### Required action
The answer must consist solely of the lines from the line with "Land Experiences" to the end of the data below, transcribed exactly and with no pictures.

### Provided records
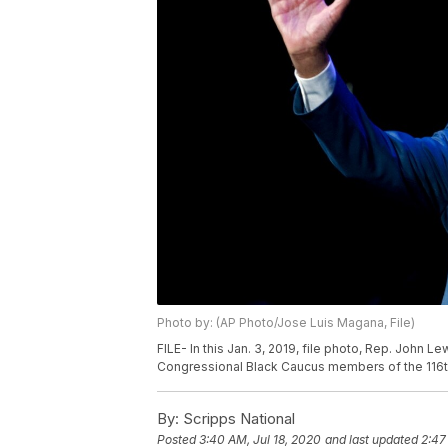
Photo by: (AP Photo/Jose Luis Magana, File)
FILE- In this Jan. 3, 2019, file photo, Rep. John
Congressional Black Caucus members of the 116t
By:
Scripps National
Posted
3:40 AM, Jul 18, 2020
and last updated
2:47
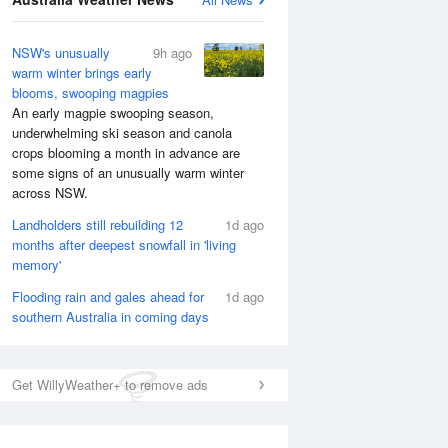
NSW's unusually
9h ago
warm winter brings early
blooms, swooping magpies
An early magpie swooping season,
underwhelming ski season and canola
crops blooming a month in advance are
some signs of an unusually warm winter
across NSW.
Landholders still rebuilding 12
1d ago
months after deepest snowfall in 'living
memory'
Flooding rain and gales ahead for
1d ago
southern Australia in coming days
National Satellite
Get WillyWeather+ to remove ads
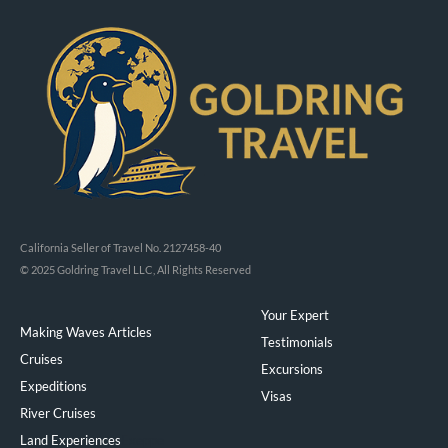
California Seller of Travel No. 2127458-40
© 2025 Goldring Travel LLC, All Rights Reserved
Your Expert
Making Waves Articles
Testimonials
Cruises
Excursions
Expeditions
Visas
River Cruises
Land Experiences
Exeppe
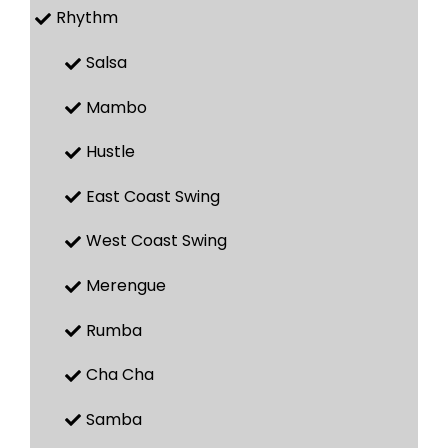
Rhythm
Salsa
Mambo
Hustle
East Coast Swing
West Coast Swing
Merengue
Rumba
Cha Cha
Samba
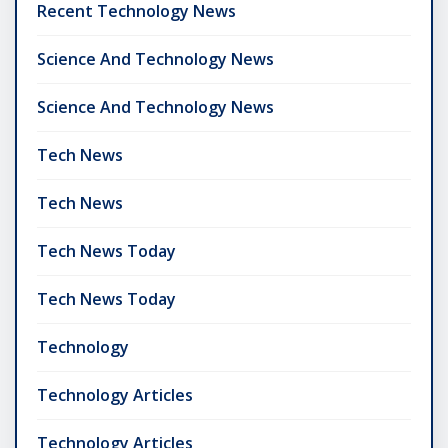
Recent Technology News
Science And Technology News
Science And Technology News
Tech News
Tech News
Tech News Today
Tech News Today
Technology
Technology Articles
Technology Articles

### The completed task
Land Experiences
Exeppe
Rhythm
Salsa
Mambo
Hustle
East Coast Swing
West Coast Swing
Merengue
Rumba
Cha Cha
Samba
Recent Technology News
Science And Technology News
Science And Technology News
Tech News
Tech News
Tech News Today
Tech News Today
Technology
Technology Articles
Technology Articles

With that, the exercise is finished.